Du côté d’Al Adl Wal Ihsane, mouvement islamiste « non reconnu mais toléré », selon la formule employée au Maroc, c’est Omar Iharchane qui a répliqué au ministre des Affaires étrangères : « Qui vous a demandé d'être plus palestinien que les Palestiniens ? Soyez juste un Marocain comme les autres Marocains. Et faites attention à ne pas être plus sioniste que les sionistes. »

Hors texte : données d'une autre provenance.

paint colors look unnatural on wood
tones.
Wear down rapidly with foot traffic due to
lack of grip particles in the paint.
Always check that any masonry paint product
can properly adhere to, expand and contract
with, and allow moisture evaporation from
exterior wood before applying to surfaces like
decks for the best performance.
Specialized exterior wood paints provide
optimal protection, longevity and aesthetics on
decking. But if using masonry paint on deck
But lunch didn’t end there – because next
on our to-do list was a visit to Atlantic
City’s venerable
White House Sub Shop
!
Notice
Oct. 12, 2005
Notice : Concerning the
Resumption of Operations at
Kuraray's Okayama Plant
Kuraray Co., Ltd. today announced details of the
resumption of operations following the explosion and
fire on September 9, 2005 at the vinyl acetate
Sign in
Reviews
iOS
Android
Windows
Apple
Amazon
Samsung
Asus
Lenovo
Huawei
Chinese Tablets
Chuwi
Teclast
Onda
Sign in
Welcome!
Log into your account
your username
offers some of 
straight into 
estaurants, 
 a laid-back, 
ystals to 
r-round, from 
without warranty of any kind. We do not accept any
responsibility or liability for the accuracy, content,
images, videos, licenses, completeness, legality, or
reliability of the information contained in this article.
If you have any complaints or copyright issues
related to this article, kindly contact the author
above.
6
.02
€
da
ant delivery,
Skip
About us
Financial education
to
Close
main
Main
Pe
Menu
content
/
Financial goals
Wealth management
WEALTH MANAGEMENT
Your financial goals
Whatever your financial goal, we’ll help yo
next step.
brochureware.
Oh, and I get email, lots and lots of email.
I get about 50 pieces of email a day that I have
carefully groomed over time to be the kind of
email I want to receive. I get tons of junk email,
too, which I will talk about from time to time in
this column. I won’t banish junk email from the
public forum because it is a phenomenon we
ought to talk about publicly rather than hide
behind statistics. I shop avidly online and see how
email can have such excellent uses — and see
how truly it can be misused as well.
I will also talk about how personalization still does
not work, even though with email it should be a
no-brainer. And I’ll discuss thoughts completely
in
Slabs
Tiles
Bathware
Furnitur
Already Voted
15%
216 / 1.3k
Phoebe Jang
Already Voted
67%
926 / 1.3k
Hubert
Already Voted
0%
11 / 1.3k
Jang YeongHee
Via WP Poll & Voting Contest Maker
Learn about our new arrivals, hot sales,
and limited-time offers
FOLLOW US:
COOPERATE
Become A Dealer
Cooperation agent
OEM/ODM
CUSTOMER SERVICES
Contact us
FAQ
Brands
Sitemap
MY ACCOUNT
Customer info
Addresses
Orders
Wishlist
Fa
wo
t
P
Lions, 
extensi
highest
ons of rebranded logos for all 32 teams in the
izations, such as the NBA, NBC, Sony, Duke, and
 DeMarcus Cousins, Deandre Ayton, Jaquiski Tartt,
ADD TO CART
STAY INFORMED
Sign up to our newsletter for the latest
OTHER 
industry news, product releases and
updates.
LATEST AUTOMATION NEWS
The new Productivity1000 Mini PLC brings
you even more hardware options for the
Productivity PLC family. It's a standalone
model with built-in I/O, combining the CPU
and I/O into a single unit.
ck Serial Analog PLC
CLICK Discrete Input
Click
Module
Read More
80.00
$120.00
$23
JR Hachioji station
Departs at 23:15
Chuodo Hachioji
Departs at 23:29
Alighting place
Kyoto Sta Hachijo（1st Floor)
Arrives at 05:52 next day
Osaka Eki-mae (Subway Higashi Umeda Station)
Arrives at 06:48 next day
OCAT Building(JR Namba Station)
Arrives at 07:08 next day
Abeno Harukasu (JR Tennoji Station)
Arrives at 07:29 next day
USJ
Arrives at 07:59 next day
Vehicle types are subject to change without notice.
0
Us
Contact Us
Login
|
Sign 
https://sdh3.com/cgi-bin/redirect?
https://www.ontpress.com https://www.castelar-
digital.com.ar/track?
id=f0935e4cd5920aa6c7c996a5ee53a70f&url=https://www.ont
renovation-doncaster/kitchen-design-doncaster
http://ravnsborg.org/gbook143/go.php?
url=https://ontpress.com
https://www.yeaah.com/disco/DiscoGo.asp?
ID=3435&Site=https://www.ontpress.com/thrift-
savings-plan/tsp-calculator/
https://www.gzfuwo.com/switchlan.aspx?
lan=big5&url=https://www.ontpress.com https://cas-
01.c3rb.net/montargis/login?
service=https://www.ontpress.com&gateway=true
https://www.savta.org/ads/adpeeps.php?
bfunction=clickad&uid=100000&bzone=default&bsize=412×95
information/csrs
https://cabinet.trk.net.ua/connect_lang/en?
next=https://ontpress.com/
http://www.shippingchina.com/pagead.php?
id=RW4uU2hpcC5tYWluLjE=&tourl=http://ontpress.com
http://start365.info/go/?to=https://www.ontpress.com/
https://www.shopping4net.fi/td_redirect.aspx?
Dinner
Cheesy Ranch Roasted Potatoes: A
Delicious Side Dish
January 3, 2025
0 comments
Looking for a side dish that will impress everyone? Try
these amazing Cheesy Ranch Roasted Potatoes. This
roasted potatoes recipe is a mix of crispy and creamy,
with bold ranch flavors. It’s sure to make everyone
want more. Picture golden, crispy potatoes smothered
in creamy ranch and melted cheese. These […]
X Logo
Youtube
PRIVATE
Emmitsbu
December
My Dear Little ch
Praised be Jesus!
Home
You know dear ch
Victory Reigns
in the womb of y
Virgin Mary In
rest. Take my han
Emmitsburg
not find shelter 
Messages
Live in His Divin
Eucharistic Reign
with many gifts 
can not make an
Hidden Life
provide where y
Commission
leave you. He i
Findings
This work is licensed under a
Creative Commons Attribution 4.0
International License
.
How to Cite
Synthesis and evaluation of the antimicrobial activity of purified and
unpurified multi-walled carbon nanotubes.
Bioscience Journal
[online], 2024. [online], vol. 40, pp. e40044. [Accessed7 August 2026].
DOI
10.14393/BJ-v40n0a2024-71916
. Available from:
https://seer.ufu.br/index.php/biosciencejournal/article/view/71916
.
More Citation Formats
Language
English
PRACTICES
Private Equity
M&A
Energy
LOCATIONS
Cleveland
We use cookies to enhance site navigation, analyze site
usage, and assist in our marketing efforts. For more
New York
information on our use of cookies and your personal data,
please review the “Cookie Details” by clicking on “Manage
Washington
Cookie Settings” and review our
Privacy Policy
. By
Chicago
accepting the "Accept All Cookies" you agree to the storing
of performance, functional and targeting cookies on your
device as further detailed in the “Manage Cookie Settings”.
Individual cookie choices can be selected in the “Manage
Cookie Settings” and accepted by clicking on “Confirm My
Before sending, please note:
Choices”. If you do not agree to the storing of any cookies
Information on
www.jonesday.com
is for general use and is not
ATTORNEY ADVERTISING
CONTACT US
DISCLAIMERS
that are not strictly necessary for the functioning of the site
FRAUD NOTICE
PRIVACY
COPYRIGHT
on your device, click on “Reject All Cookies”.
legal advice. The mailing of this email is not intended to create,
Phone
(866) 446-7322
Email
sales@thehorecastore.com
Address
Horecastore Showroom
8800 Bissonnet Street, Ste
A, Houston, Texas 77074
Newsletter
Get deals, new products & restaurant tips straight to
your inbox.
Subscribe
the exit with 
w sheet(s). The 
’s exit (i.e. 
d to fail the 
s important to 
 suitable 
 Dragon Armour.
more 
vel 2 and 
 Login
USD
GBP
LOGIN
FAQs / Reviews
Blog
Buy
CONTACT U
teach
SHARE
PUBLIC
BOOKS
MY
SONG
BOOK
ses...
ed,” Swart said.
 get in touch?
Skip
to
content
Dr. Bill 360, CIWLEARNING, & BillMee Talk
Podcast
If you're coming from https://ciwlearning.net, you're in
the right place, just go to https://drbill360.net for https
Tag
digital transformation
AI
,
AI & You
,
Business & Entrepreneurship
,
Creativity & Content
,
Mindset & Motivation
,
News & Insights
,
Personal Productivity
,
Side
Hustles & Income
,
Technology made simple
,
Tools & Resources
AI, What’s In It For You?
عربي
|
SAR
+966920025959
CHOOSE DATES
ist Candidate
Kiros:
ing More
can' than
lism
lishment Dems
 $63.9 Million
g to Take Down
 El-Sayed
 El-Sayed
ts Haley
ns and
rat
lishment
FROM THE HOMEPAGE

Toujours est-il que quatre jours après sa sortie tonitruante au Parlement, Nasser Bourita a fait le déplacement à Amman pour transmettre un message « verbal » du roi Mohammed VI au président palestinien Mahmoud Abbas. De quoi alimenter encore la polémique sur le double-discours de la diplomatie marocaine.

Position ambivalente ?

Si la tiédeur de la réaction marocaine suscite autant la colère des défenseurs de la cause palestinienne, c’est que le royaume avait dénoncé, par le passé, cet accord de paix. « Le Maroc rejette le ‘’deal du siècle’’ et considère Al-Qods comme une ligne rouge », avait en effet déclaré, en septembre, le chef du gouvernement Saâdeddine el-Othmani, par ailleurs secrétaire général du PJD.

« Le Maroc rejette le ‘’deal du siècle’’ et considère Al-Qods comme une ligne rouge »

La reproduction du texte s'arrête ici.